The compressed dataset (x_reduced, y_reduced) can be used instead of the original dataset (X, y) to train machine learning models more efficiently:

from sklearn.ensemble import RandomForestClassifier

y_reduced = y[model.best_set_['samples']]

classifier = RandomForestClassifier(random_state=42)
classifier.fit(x_reduced, y_reduced)

Tasks

Dataset compression

Should you need to compress the whole dataset X (i.e. for dataset compression), you can set the parameter compression to 'both' (this is the default behaviour anyway):

model = MECO(RidgeClassifier(), compression='both')

Coreset discovery

Should you need to compress the rows of X only (i.e. for coreset discovery), you can set the parameter compression to 'samples':

model = MECO(RidgeClassifier(), compression='samples')

Feature selection

Should you need to compress the columns of X only (i.e. for feature selection), you can set the parameter compression to 'features':

model = MECO(RidgeClassifier(), compression='features')

Citing

If you find MECO useful in your research, please consider citing the following papers:

@inproceedings{barbiero2019novel,
  title={A Novel Outlook on Feature Selection as a Multi-objective Problem},
  author={Barbiero, Pietro and Lutton, Evelyne and Squillero, Giovanni and Tonda, Alberto},
  booktitle={International Conference on Artificial Evolution (Evolution Artificielle)},
  pages={68--81},
  year={2019},
  organization={Springer}
}

@article{barbiero2020uncovering,
  title={Uncovering Coresets for Classification With Multi-Objective Evolutionary Algorithms},
  author={Barbiero, Pietro and Squillero, Giovanni and Tonda, Alberto},
  journal={arXiv preprint arXiv:2002.08645},
  year={2020}
}

Source

The source code and minimal working examples can be found on GitHub.

Authors

Pietro Barbiero, Giovanni Squillero, and Alberto Tonda.

Licence

Copyright 2020 Pietro Barbiero, Giovanni Squillero, and Alberto Tonda.

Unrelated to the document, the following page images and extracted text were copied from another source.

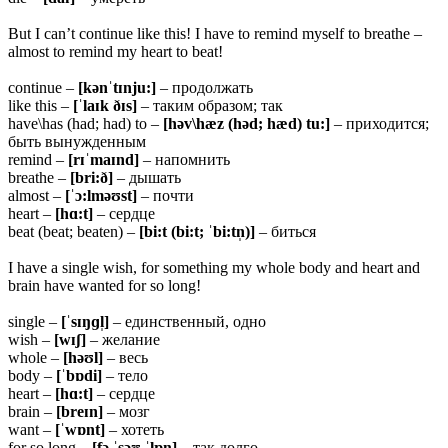
But I can’t continue like this! I have to remind myself to breathe –
almost to remind my heart to beat!
continue –
[kənˈtɪnju:]
– продолжать
like this –
[ˈlaɪk ðɪs]
– таким образом; так
have\has (had; had) to –
[
həv\hæz (həd; hæd) tu:]
– приходится;
быть вынужденным
remind –
[
rɪˈmaɪnd]
– напомнить
breathe –
[bri:ð]
– дышать
almost –
[ˈɔ:lməʊst]
– почти
heart –
[hɑ:t]
– сердце
beat (beat; beaten) –
[bi:t (bi:t; ˈbi:tn̩)]
– биться
I have a single wish, for something my whole body and heart and
brain have wanted for so long!
single –
[ˈ
sɪŋɡl̩]
– единственный, одно
wish –
[
wɪʃ]
– желание
whole –
[
həʊl]
– весь
body –
[ˈ
bɒdi]
– тело
heart –
[hɑ:t]
– сердце
brain –
[breɪn]
– мозг
want –
[ˈ
wɒnt]
– хотеть
for so long –
[fə ˈsəʊ ˈlɒŋ]
– так долго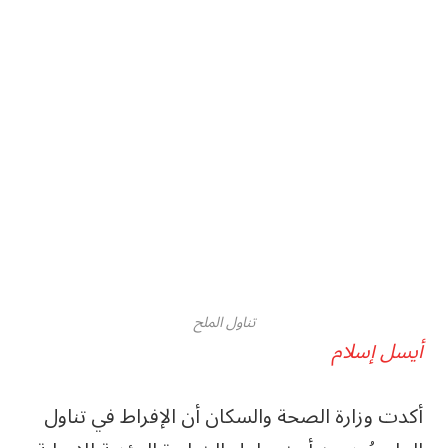
تناول الملح
أيسل إسلام
أكدت وزارة الصحة والسكان أن الإفراط في تناول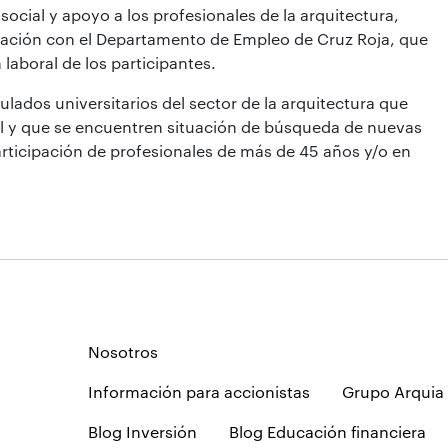
cial y apoyo a los profesionales de la arquitectura,
ración con el Departamento de Empleo de Cruz Roja, que
laboral de los participantes.
ulados universitarios del sector de la arquitectura que
nal y que se encuentren situación de búsqueda de nuevas
articipación de profesionales de más de 45 años y/o en
Nosotros
Información para accionistas
Grupo Arquia
Blog Inversión
Blog Educación financiera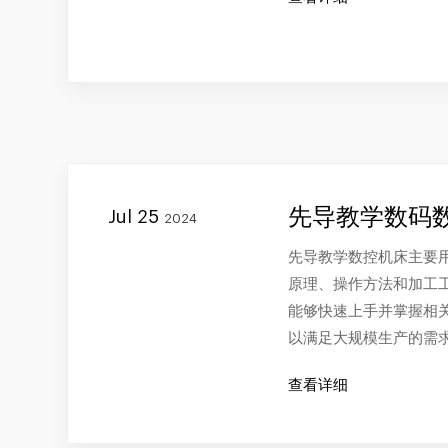
先导教学数码
Jul 25
2024
先导教学数控机床主要
原理、操作方法和加工
能够快速上手并掌握相
以满足大规模生产的需
查看详细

Licensed under the Apache License, Version 2.0 (the "License"); you may not use this file except in compliance with the License. You may obtain a copy of the License at: http://www.apache.org/licenses/LICENSE-2.0.

Unless required by applicable law or agreed to in writing, software distributed under the License is distributed on an "AS IS" BASIS, WITHOUT WARRANTIES OR CONDITIONS OF ANY KIND, either express or implied.

See the License for the specific language governing permissions and limitations under the License.